PipelineResult(passed: list[DataSample], rejected: list[RejectedSample], stage_counts: dict[str, dict[str, int]] = dict(), wall_clock_seconds: float = 0.0, diagnostics: object = None)

Everything a Pipeline.run() / run_async() call produced.

passed — DataSample objects that cleared every step. rejected — RejectedSample objects from all stages (readers, gates, generation tasks), each with a structured rejection reason. stage_counts — per-step counters keyed by step display name, e.g. {"input_count", "output_count", "rejected_count", "probe_recovered", "exported_count"} depending on the step kind. wall_clock_seconds — total run time. diagnostics — PipelineDiagnostics accumulator when the diagnostic probe is enabled, else None.

Pipeline

Pipeline(steps: list[Step], output_dir: Path | None = None, diagnostics: object = None)

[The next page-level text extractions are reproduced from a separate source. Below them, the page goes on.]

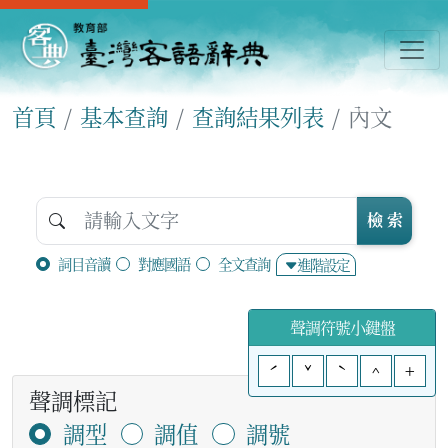
首頁
基本查詢
查詢結果列表
內文
檢 索
詞目音讀
對應國語
全文查詢
進階設定
聲調符號小鍵盤
ˊ
ˇ
ˋ
^
+
聲調標記
調型
調值
調號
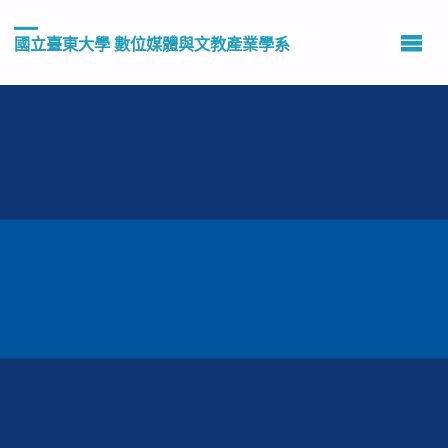
國立臺東大學 數位媒體與文教產業學系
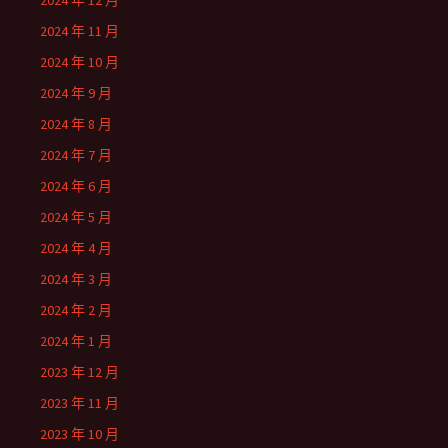
2024 年 12 月
2024 年 11 月
2024 年 10 月
2024 年 9 月
2024 年 8 月
2024 年 7 月
2024 年 6 月
2024 年 5 月
2024 年 4 月
2024 年 3 月
2024 年 2 月
2024 年 1 月
2023 年 12 月
2023 年 11 月
2023 年 10 月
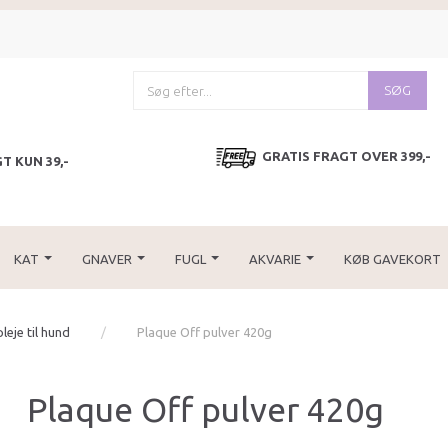
SØG
GRATIS FRAGT OVER 399,-
T KUN 39,-
KAT
GNAVER
FUGL
AKVARIE
KØB GAVEKORT
leje til hund
Plaque Off pulver 420g
Plaque Off pulver 420g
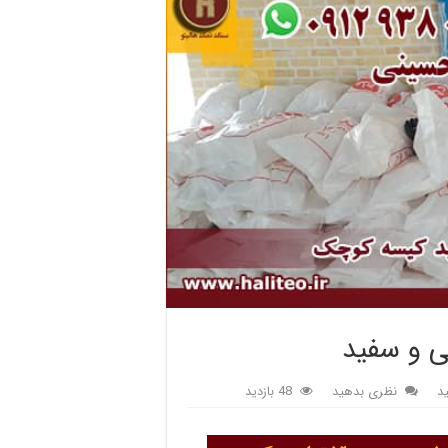
ی و سفید
د
نظری بدهید
48 بازدید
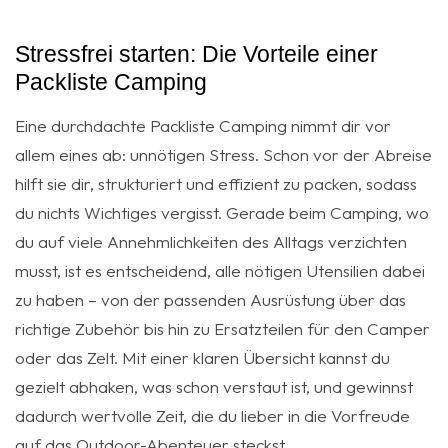
Stressfrei starten: Die Vorteile einer
Packliste Camping
Eine durchdachte Packliste Camping nimmt dir vor
allem eines ab: unnötigen Stress. Schon vor der Abreise
hilft sie dir, strukturiert und effizient zu packen, sodass
du nichts Wichtiges vergisst. Gerade beim Camping, wo
du auf viele Annehmlichkeiten des Alltags verzichten
musst, ist es entscheidend, alle nötigen Utensilien dabei
zu haben – von der passenden Ausrüstung über das
richtige Zubehör bis hin zu Ersatzteilen für den Camper
oder das Zelt. Mit einer klaren Übersicht kannst du
gezielt abhaken, was schon verstaut ist, und gewinnst
dadurch wertvolle Zeit, die du lieber in die Vorfreude
auf das Outdoor-Abenteuer steckst.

Pipeline runner supporting both synchronous and async execution.

Steps are executed in order

Readers → produce (samples, reader_rejections) Gates → filter samples into (passed, gate_rejections) Normalizers → transform samples (includes generation tasks) Exporters → write samples to disk

Generation tasks (BaseGenerationTask subclasses) are normalizers that call LLMs. In sync mode they run sequentially. In async mode they use concurrency-controlled parallel LLM calls.

All rejections from every stage flow into PipelineResult.rejected.

dry_run

dry_run() -> list[dict[str, str]]

Print and return the planned execution order without running anything.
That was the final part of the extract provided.